The Aaron Salter, Jr. Responsible Body Armor Possession Act, named after the security guard and retired Buffalo police officer who lost his life along with nine others on May 14, 2022. Salter’s attempt to stop the massacre was hampered by the gunman’s military-grade body armor.
Meng, a Congresswoman from Queens, and Higgins are the lead sponsors of the bill that will prohibit the sale, transfer and possession of enhanced body armor, with exceptions made for military members, law enforcement and security jobs.
Flanked by family members of some of victims of the Tops shooting at the Frank Merriweather Jr. Library, Higgins said the bill recognizes the bravery of Salter in the hope that no one else is left defenseless trying to stop a mass shooter.
“It’s a commonsense measure that builds on the bipartisan Safer Communities Act, which was approved by Congress and signed into law by President Biden in 2022,” he said. “It honors the life of Officer Salter, a 30-year veteran of the Buffalo Police Department who selflessly put himself into harm’s way to defend our neighbors against the racist mass shooter who targeted the Buffalo community.”
Providing a replica of the sort of body armor the mass shooter used, Buffalo Police Commissioner Joseph Gramaglia said the bill has been endorsed by law enforcement agencies from across the North America.
“This bill also comes with the full support of the Major City Chiefs Association which represents 70 of the largest municipal police departments in the United States and the nine largest in Canada,” he said. “They fully endorsed this bill and throw their support behind it as well.”
This same bill had difficulty moving through the House one year ago. Meng said whether the bill is looked at on its own or as part of a public safety package, they will take it.
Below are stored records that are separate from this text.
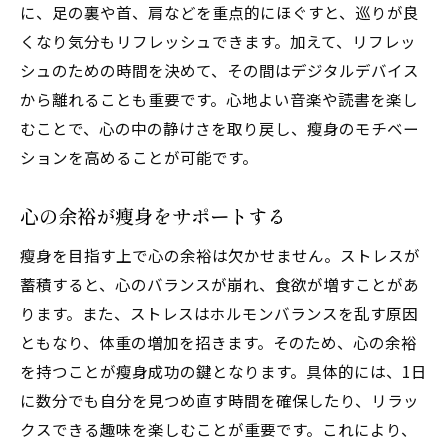
に、足の裏や首、肩などを重点的にほぐすと、巡りが良
くなり気分もリフレッシュできます。加えて、リフレッ
シュのための時間を決めて、その間はデジタルデバイス
から離れることも重要です。心地よい音楽や読書を楽し
むことで、心の中の静けさを取り戻し、瘦身のモチベー
ションを高めることが可能です。
心の余裕が瘦身をサポートする
瘦身を目指す上で心の余裕は欠かせません。ストレスが
蓄積すると、心のバランスが崩れ、食欲が増すことがあ
ります。また、ストレスはホルモンバランスを乱す原因
ともなり、体重の増加を招きます。そのため、心の余裕
を持つことが瘦身成功の鍵となります。具体的には、1日
に数分でも自分を見つめ直す時間を確保したり、リラッ
クスできる趣味を楽しむことが重要です。これにより、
“Oftentimes public sentiment and public awareness can help move mountains,” she said. “We want the public to be more aware of how this was an issue and how this prevented life saving techniques that could’ve been used by Lieutenant Salter on that fateful day.”
Higgins said persistence will win the day in getting the bill passed.
“The path is this: 10,000 bills are introduced in the United States Congress every year, 63 bills get passed,” he said. “The ratios aren’t good. But if you give up you stand no chance.”
The bill does not affect enhanced body armor that is already owned and allows for lower level armor which can be penetrated by less impactful ammunition.